Directions: Some lines hold the string "einmal". Copy all of them from the material that follows.

Dataset:

☆ ☆ ☆ ☆

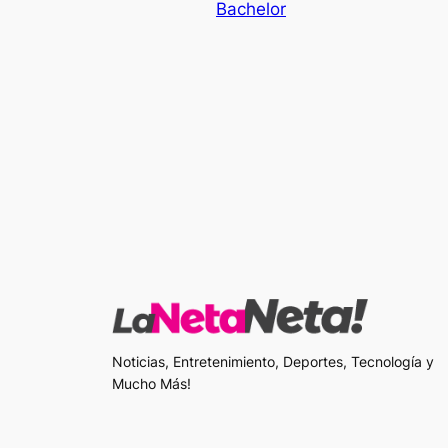
Bachelor
Noticias, Entretenimiento, Deportes, Tecnología y
Mucho Más!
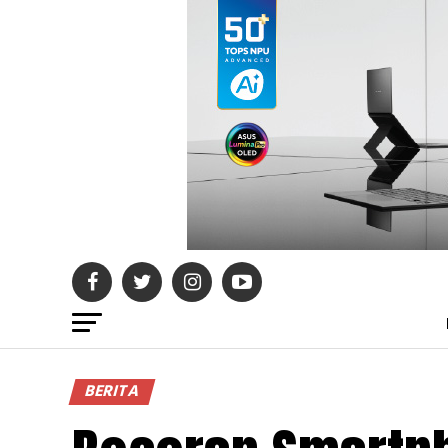
BERITA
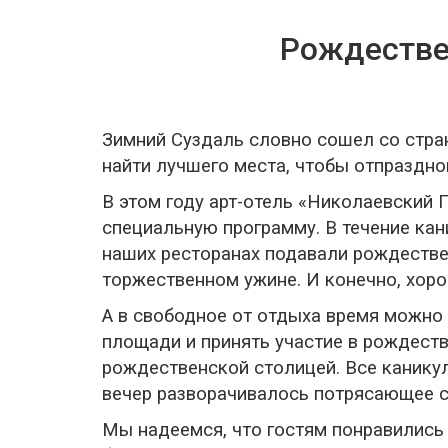
Рождестве
Зимний Суздаль словно сошел со стран
найти лучшего места, чтобы отпраздн
В этом году арт-отель «Николаевский
специальную программу. В течение кан
наших ресторанах подавали рождестве
торжественном ужине. И конечно, хорош
А в свободное от отдыха время можно 
площади и принять участие в рождеств
рождественской столицей. Все каникул
вечер разворачивалось потрясающее с
Мы надеемся, что гостям понравились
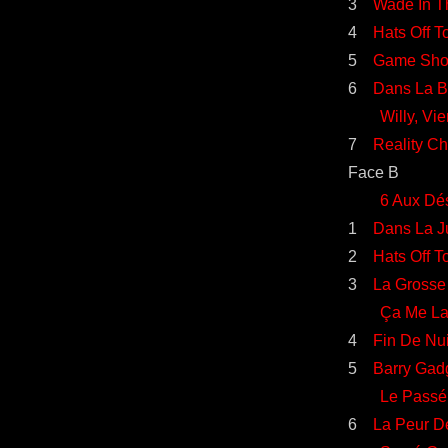
3
Wade In T
4
Hats Off T
5
Game Sh
6
Dans La 
Willy, Vien
7
Reality Ch
Face B
6 Aux Dé
1
Dans La J
2
Hats Off T
3
La Gross
Ça Me Laiss
4
Fin De Nu
5
Barry Gad
Le Pass
6
La Peur D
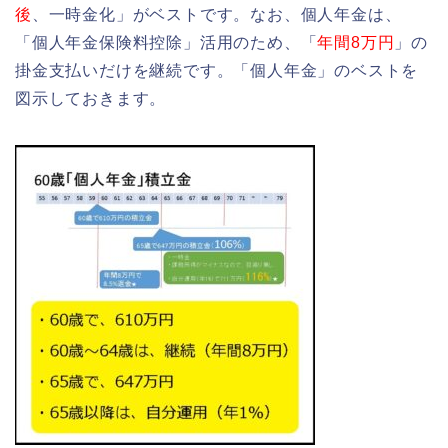
後
、一時金化」がベストです。なお、個人年金は、
「個人年金保険料控除」活用のため、「
年間8万円
」の
掛金支払いだけを継続です。「個人年金」のベストを
図示しておきます。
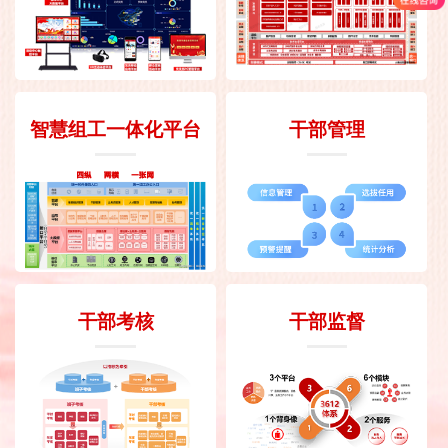
智慧组工一体化平台
干部管理
干部考核
干部监督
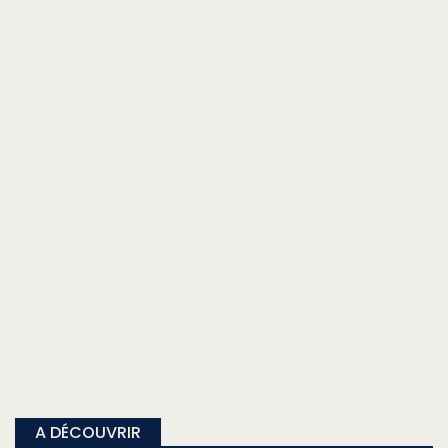
A DÉCOUVRIR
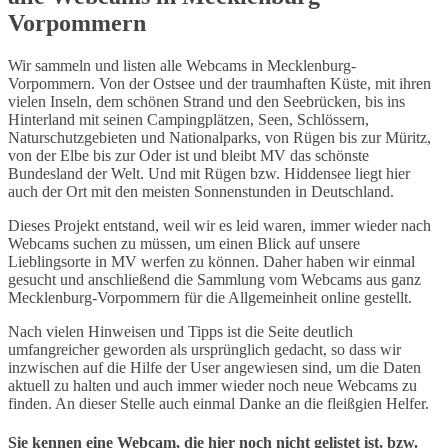
Vorpommern
Wir sammeln und listen alle Webcams in Mecklenburg-
Vorpommern. Von der Ostsee und der traumhaften Küste, mit ihren
vielen Inseln, dem schönen Strand und den Seebrücken, bis ins
Hinterland mit seinen Campingplätzen, Seen, Schlössern,
Naturschutzgebieten und Nationalparks, von Rügen bis zur Müritz,
von der Elbe bis zur Oder ist und bleibt MV das schönste
Bundesland der Welt. Und mit Rügen bzw. Hiddensee liegt hier
auch der Ort mit den meisten Sonnenstunden in Deutschland.
Dieses Projekt entstand, weil wir es leid waren, immer wieder nach
Webcams suchen zu müssen, um einen Blick auf unsere
Lieblingsorte in MV werfen zu können. Daher haben wir einmal
gesucht und anschließend die Sammlung vom Webcams aus ganz
Mecklenburg-Vorpommern für die Allgemeinheit online gestellt.
Nach vielen Hinweisen und Tipps ist die Seite deutlich
umfangreicher geworden als ursprünglich gedacht, so dass wir
inzwischen auf die Hilfe der User angewiesen sind, um die Daten
aktuell zu halten und auch immer wieder noch neue Webcams zu
finden. An dieser Stelle auch einmal Danke an die fleißgien Helfer.
Sie kennen eine Webcam, die hier noch nicht gelistet ist, bzw.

☆ ☆ ☆ ☆

Answer for the task:
Lieblingsorte in MV werfen zu können. Daher haben wir einmal
finden. An dieser Stelle auch einmal Danke an die fleißgien Helfer.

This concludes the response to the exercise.